## TASK
Scan the entries for lines with the word "elektronickým", then copy those lines.
━━━ DATA TO PROCESS ━━━
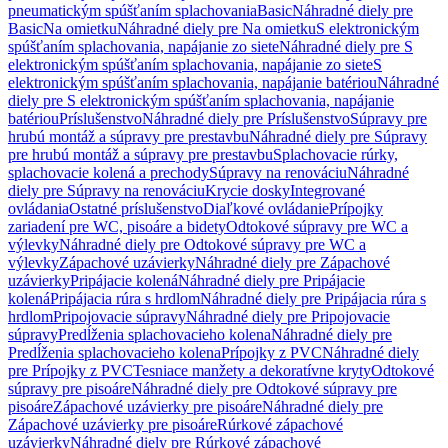
pneumatickým spúšťaním splachovania
Basic
Náhradné diely pre
Basic
Na omietku
Náhradné diely pre Na omietku
S elektronickým
spúšťaním splachovania, napájanie zo siete
Náhradné diely pre S
elektronickým spúšťaním splachovania, napájanie zo siete
S
elektronickým spúšťaním splachovania, napájanie batériou
Náhradné
diely pre S elektronickým spúšťaním splachovania, napájanie
batériou
Príslušenstvo
Náhradné diely pre Príslušenstvo
Súpravy pre
hrubú montáž a súpravy pre prestavbu
Náhradné diely pre Súpravy
pre hrubú montáž a súpravy pre prestavbu
Splachovacie rúrky,
splachovacie kolená a prechody
Súpravy na renováciu
Náhradné
diely pre Súpravy na renováciu
Krycie dosky
Integrované
ovládania
Ostatné príslušenstvo
Diaľkové ovládanie
Prípojky
zariadení pre WC, pisoáre a bidety
Odtokové súpravy pre WC a
výlevky
Náhradné diely pre Odtokové súpravy pre WC a
výlevky
Zápachové uzávierky
Náhradné diely pre Zápachové
uzávierky
Pripájacie kolená
Náhradné diely pre Pripájacie
kolená
Pripájacia rúra s hrdlom
Náhradné diely pre Pripájacia rúra s
hrdlom
Pripojovacie súpravy
Náhradné diely pre Pripojovacie
súpravy
Predĺženia splachovacieho kolena
Náhradné diely pre
Predĺženia splachovacieho kolena
Prípojky z PVC
Náhradné diely
pre Prípojky z PVC
Tesniace manžety a dekoratívne kryty
Odtokové
súpravy pre pisoáre
Náhradné diely pre Odtokové súpravy pre
pisoáre
Zápachové uzávierky pre pisoáre
Náhradné diely pre
Zápachové uzávierky pre pisoáre
Rúrkové zápachové
uzávierky
Náhradné diely pre Rúrkové zápachové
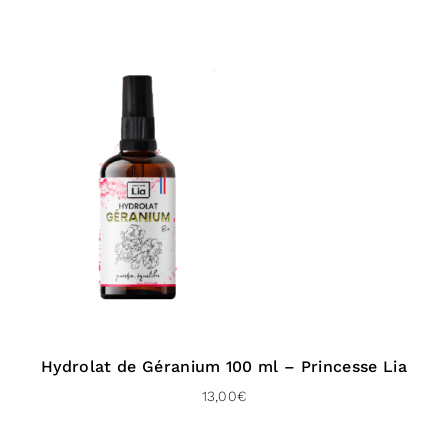
Lors de leur utilisation, assurez-vous d’avoir
systématiquement désinfecter ustensiles,
flaconnages et avoir les mains propres.
Si vous observez un changement d’aspect ou
d’odeur, n’utilisez plus votre hydrolat.
Liste complète des
ingrédients de l’hydrolat
d’Hamamélis
Hamamelis virginiana flower water,
leuconostoc/radish root ferment filtrate, water
Hydrolat de Géranium 100 ml – Princesse Lia
Conservateur naturel, extrait de la racine de radis.
13,00
€
Livraison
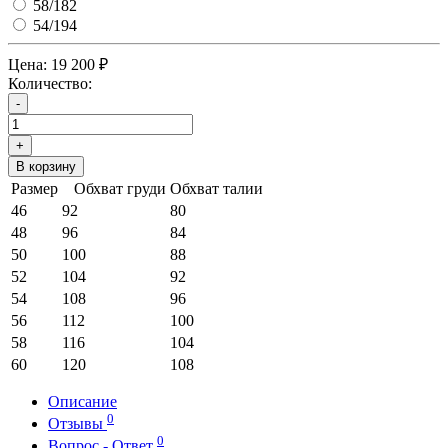
58/182
54/194
Цена:
19 200 ₽
Количество:
-
+
В корзину
Размер
Обхват груди
Обхват талии
46
92
80
48
96
84
50
100
88
52
104
92
54
108
96
56
112
100
58
116
104
60
120
108
Описание
0
Отзывы
0
Вопрос - Ответ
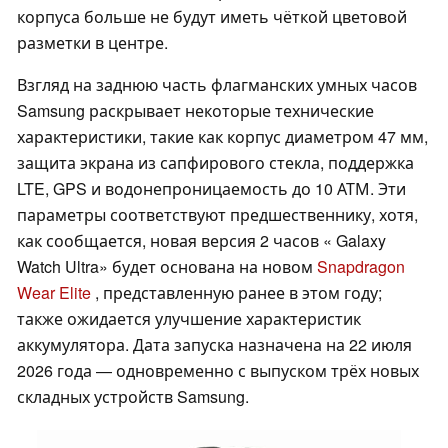
корпуса больше не будут иметь чёткой цветовой
разметки в центре.
Взгляд на заднюю часть флагманских умных часов
Samsung раскрывает некоторые технические
характеристики, такие как корпус диаметром 47 мм,
защита экрана из сапфирового стекла, поддержка
LTE, GPS и водонепроницаемость до 10 АТМ. Эти
параметры соответствуют предшественнику, хотя,
как сообщается, новая версия 2 часов « Galaxy
Watch Ultra» будет основана на новом
Snapdragon
Wear Elite
, представленную ранее в этом году;
также ожидается улучшение характеристик
аккумулятора. Дата запуска назначена на 22 июля
2026 года — одновременно с выпуском трёх новых
складных устройств Samsung.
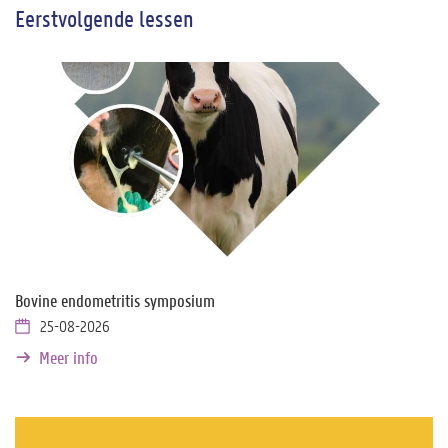
Eerstvolgende lessen
Bovine endometritis symposium
25-08-2026
Meer info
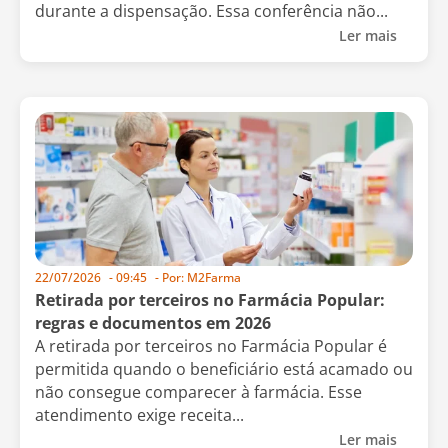
durante a dispensação. Essa conferência não...
Ler mais
22/07/2026
-
09:45
- Por:
M2Farma
Retirada por terceiros no Farmácia Popular:
regras e documentos em 2026
A retirada por terceiros no Farmácia Popular é
permitida quando o beneficiário está acamado ou
não consegue comparecer à farmácia. Esse
atendimento exige receita...
Ler mais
━━━
## REPLY TO THE EXERCISE
S elektronickým
elektronickým spúšťaním splachovania, napájanie zo siete
elektronickým spúšťaním splachovania, napájanie batériou
diely pre S elektronickým spúšťaním splachovania, napájanie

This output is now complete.